SNP president, acting CEO and former minister Mike Russell complained, “In my 50-year association with the party this is the biggest and most challenging crisis we’ve ever faced, certainly while we’ve been in government.”

Among the pseudo-left tendencies that have orbited the SNP for years, there is overt panic as all of them try to rescue the perspective of Scottish separatism from the unravelling of the SNP.

Writing before Murrell’s arrest, Scottish Socialist Party co-leader Colin Fox complained, “Many SNP members I talk to privately fear their party is about to embark on the same path Labour in Scotland has followed since devolution, electing a series of short-lived leaders who fail to halt the decline.”

Fox called for an independence convention to bring all the separatist parties together to mobilise “majority support via both parliamentary and extra-parliamentary means.”

Phil Stott of the Socialist Party Scotland presented the SNP’s debacle as arising from a UK state attack on the supposedly “left” perspective of independence. “The SNP is certainly not a left party, let alone a workers’ party. However, its support for the break-up of the UK has put it on collision course with the overwhelming majority of the ruling capitalist class who have welcomed the current SNP debacle.

“Despite our trenchant and consistent opposition to the SNP leadership’s anti-working class policies and bureaucratic methods, we oppose the capitalist state intervening in this way.”

No doubt there is immense schadenfreude in Tory, Labour and UK state circles over the SNP’s travails. But if the SNP has indeed been undone by a police operation, it is one set in motion by Scottish nationalists!

The SNP crisis takes the form of a faction fight between rival, well-connected wings of the Scottish bourgeoisie and upper middle class, none with any qualms about using the state apparatus against their opponents. It is only three years since former SNP leader and First Minister Alex Salmond was acquitted of #MeToo-inspired sex charges instigated by Sturgeon’s close advisers, aided by powerful figures in the Scottish civil service and legal apparatus.

Today, writing in the Scotsman, former Justice Minister Kenny MacAskill, deputy leader of Salmond’s Alba Party and still a Westminster MP, crowed of Sturgeon’s fate, “Many knew and only the timing was unknown. Irrespective of what happens with Peter Murrell, her reputation will not survive and rightly so.”

The attempt by the pseudo-left groups to portray the SNP’s crisis as a product of its insufficient commitment to national separatism is a grotesque political distortion. The SNP’s funding crisis is rooted in a membership decline flowing from the fact that in national and local government, it has imposed brutal cuts on every area of social spending, while also supporting NATO’s war with Russia.

The eruption of a wave of class struggle in Scotland and throughout the UK has fundamentally undermined the attempt by the SNP and its apologists to advance separatism as a left alternative to the austerity and war agenda of the Tories and Labour in Westminster. The SNP has been exposed as just another pro-business party and the prospect of an “independent” Scotland as a reformist paradise for workers revealed as a chimera.
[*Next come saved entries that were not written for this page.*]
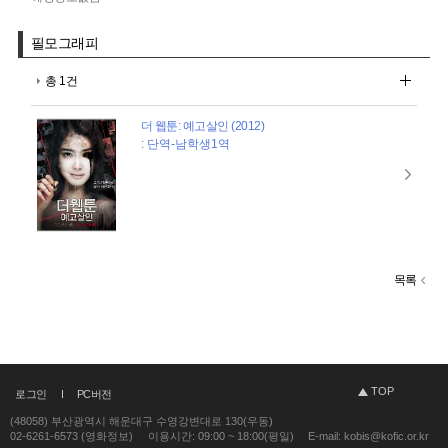
필모그래피
총 1건
더 웹툰: 예고살인 (2012)
: 단역-남학생1역
목록
TOP
로그인
PC버전
(48058) 부산광역시 해운대구 수영강변대로 130(우동)
02-6261-6573 (영화정보)
이용시간: 09:00 ~ 18:00(평일)
E-mail: kobis@kofic.or.kr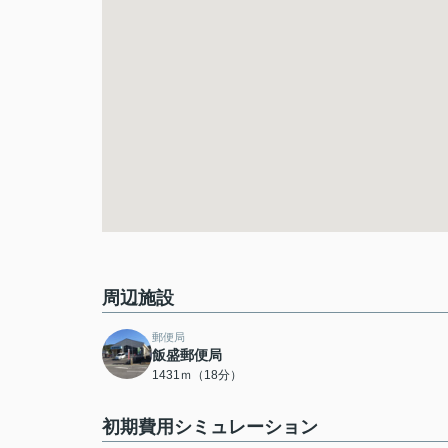
周辺施設
郵便局
飯盛郵便局
1431ｍ（18分）
初期費用シミュレーション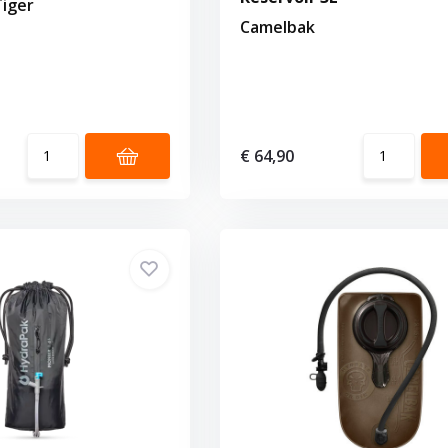
iger
Camelbak
€ 64,90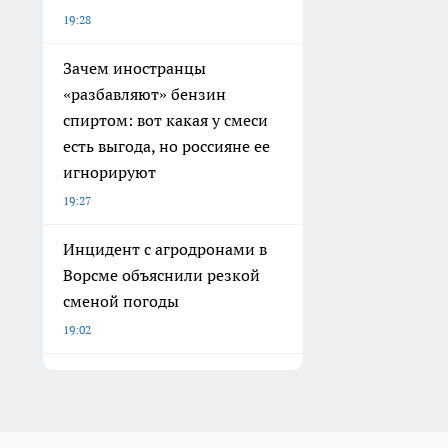
19:28
Зачем иностранцы
«разбавляют» бензин
спиртом: вот какая у смеси
есть выгода, но россияне ее
игнорируют
19:27
Инцидент с агродронами в
Ворсме объяснили резкой
сменой погоды
19:02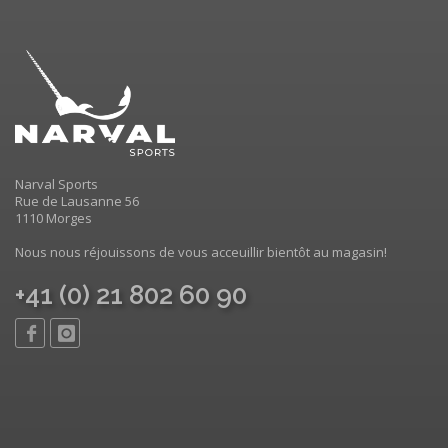
Narval Sports
Rue de Lausanne 56
1110 Morges
Nous nous réjouissons de vous acceuillir bientôt au magasin!
+41 (0) 21 802 60 90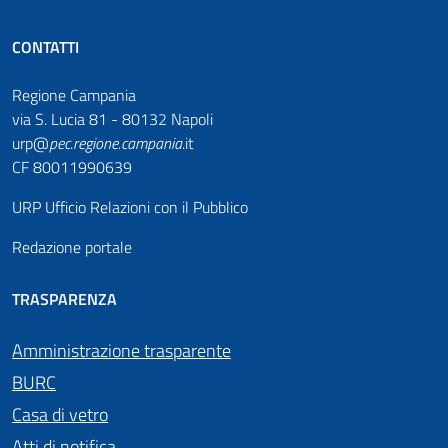
CONTATTI
Regione Campania
via S. Lucia 81 - 80132 Napoli
urp@
pec
.
regione.campania
.it
CF 80011990639
URP Ufficio Relazioni con il Pubblico
Redazione portale
TRASPARENZA
Amministrazione trasparente
BURC
Casa di vetro
Atti di notifica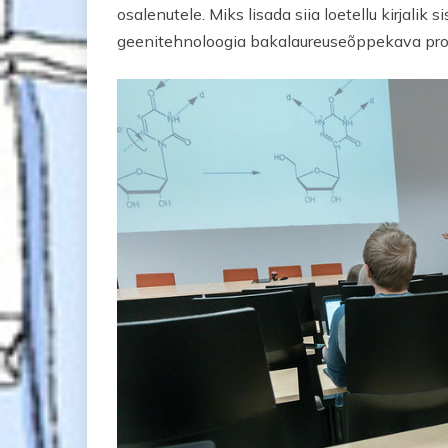
osalenutele. Miks lisada siia loetellu kirjali
geenitehnoloogia bakalaureuseõppekava pro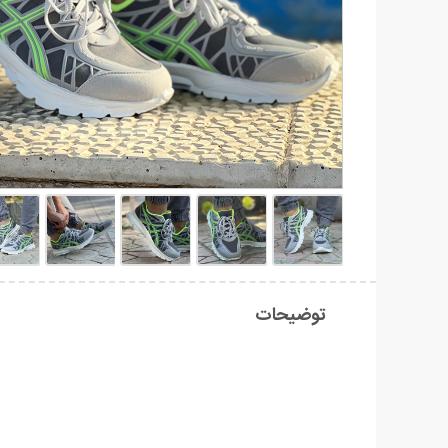
توضیحات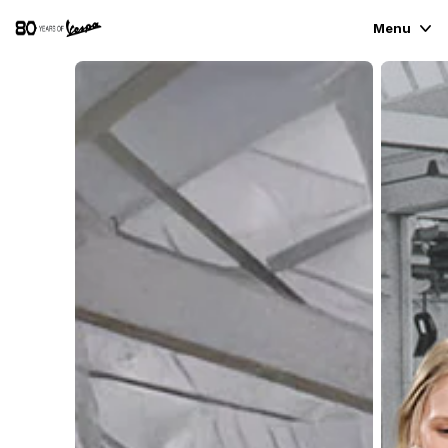
Menu
DANH MỤC XE
THỜI TRANG & PHONG CÁCH
TRẢI NGHIỆM
CONCEPT STORE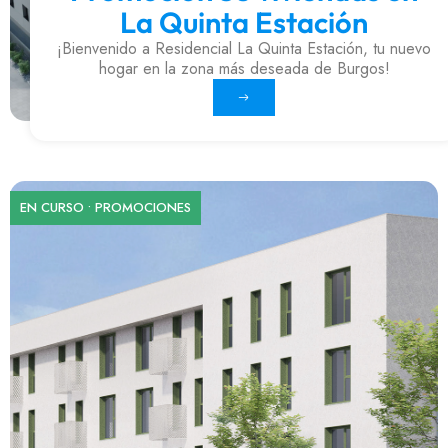
La Quinta Estación
¡Bienvenido a Residencial La Quinta Estación, tu nuevo
hogar en la zona más deseada de Burgos!
EN CURSO
•
PROMOCIONES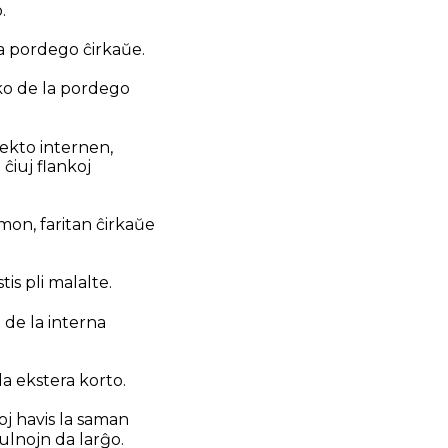
.
 la pordego ĉirkaŭe.
iko de la pordego
irekto internen,
 ĉiuj flankoj
imon, faritan ĉirkaŭe
is pli malalte.
 de la interna
a ekstera korto.
oj havis la saman
ulnojn da larĝo.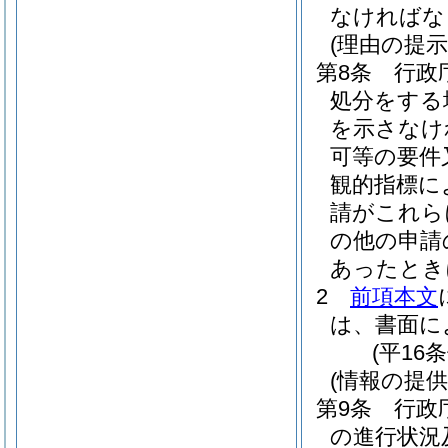
なければな
(理由の提示
第8条
行政
処分をする
を示さなけ
可等の要件
観的指標に
請がこれら
の他の申請
あったとき
2
前項本文
は、書面に
(平16
(情報の提供
第9条
行政
の進行状況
Contrary to the nationalist and pseudo-left claims, in the 21st century there is no basis for a tiny Scottish state to offer anything other than social misery, intense exploitation, and authoritarianism, achieved by means of the division and weakening of the working class.

The crisis of the SNP is an initial expression of the fact that class questions are again coming to the fore and in the process revealing the real social forces and interests represented by parties and their programs. Workers in Scotland, England and Wales have common interests which can only be advanced by rejecting all forms of nationalism and uniting with workers internationally in the struggle for socialism.